Backpropagation through time when to do .backward()?

bkoyuncu · December 12, 2019, 3:43pm

So I am training a convLSTM network, however, I decided to check if BPTT differs in results when it is called on a cumulative loss or on each individual loss object. I experimented on the gradient over the weight w1 and it not exactly the same in two cases. Code is below, anyone can comment on that difference

import torch
import torch.nn as nn
from torch.autograd import Variable
import numpy

w1 = torch.nn.Parameter(torch.tensor(([[1,2],[4,1]]),dtype=torch.float))
x = torch.nn.Parameter(torch.tensor(([[1,5],[4,5]]),dtype=torch.float),requires_grad=False)
y = torch.nn.Parameter(torch.tensor(([[2,7],[3,4]]),dtype=torch.float),requires_grad=False)
loss_fn = torch.nn.MSELoss(reduction='mean')

t= 20

#initial grad
print(w1.grad)

#case 1 call backward outside of the loop on a cumulative loss
loss = 0
x1=x.clone()
for i in range(t):
  y_pred = w1.mm(x1)
  loss += loss_fn(y_pred, y)
  print(i, loss_fn(y_pred, y).item())
  x1= y_pred.detach()
loss.backward()

case1 = (w1.grad).data

#reset grad of w1
w1.grad= None

#case two : backward in the loop
loss = 0
x1=x.clone()
for i in range(t):
  y_pred = w1.mm(x1)
  loss += loss_fn(y_pred, y)
  loss_fn(y_pred, y).backward(retain_graph=True)
  print(i, loss_fn(y_pred, y).item())
  x1= y_pred.detach()

case2 = (w1.grad).data

print(torch.all(torch.eq(case1, case2))) #this gives false
numpy.isclose(case1, case2) #this gives true, they are close but not same

albanD · December 12, 2019, 3:51pm

Hi,

Please avoid using .data. Not sure why you use it here as w1.grad does not require gradient. If you want a copy, you need .clone().

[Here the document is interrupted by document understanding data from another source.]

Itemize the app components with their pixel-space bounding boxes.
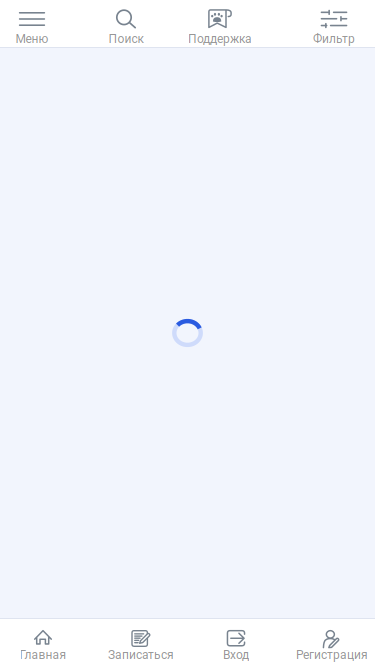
button[interactable]: Вход [214, 630, 258, 662]
button[interactable]: Записаться [105, 630, 177, 662]
button[interactable]: Поддержка [185, 9, 255, 46]
staticText: Записаться [108, 648, 174, 662]
button[interactable]: Регистрация [294, 630, 370, 662]
staticText: Вход [223, 648, 249, 662]
staticText: Поддержка [188, 32, 252, 46]
button[interactable]: Фильтр [307, 9, 361, 46]
staticText: Регистрация [296, 648, 368, 662]
staticText: Главная [20, 648, 66, 662]
button[interactable]: Поиск [95, 9, 157, 46]
button[interactable]: Меню [1, 9, 63, 46]
button[interactable]: Главная [9, 630, 77, 662]
staticText: Фильтр [313, 32, 355, 46]
staticText: Меню [16, 32, 48, 46]
staticText: Поиск [108, 32, 144, 46]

These gradients are expected to be close but not equal I’m afraid.
Floating point operations are not exact and can differ based on their order. Here when you backward every time or if you sum the result and then do one backward, you will perform all operations in different orders.

bkoyuncu · December 12, 2019, 4:15pm

@albanD thanks so much. I also thought that it may be because of the floating points since gradient gets too large in this particular example. Since I wanted to compare numeric values I used .data. I will also consider your other advices, so the conclusion is they are same right?

albanD · December 12, 2019, 4:21pm

.data is not a thing anymore since we removed Variables. It still does things but mostly buggy things so you should avoid it

the conclusion is they are same right ?

They are as close as we can get them. So here yes they are “the same” up to floating point precision.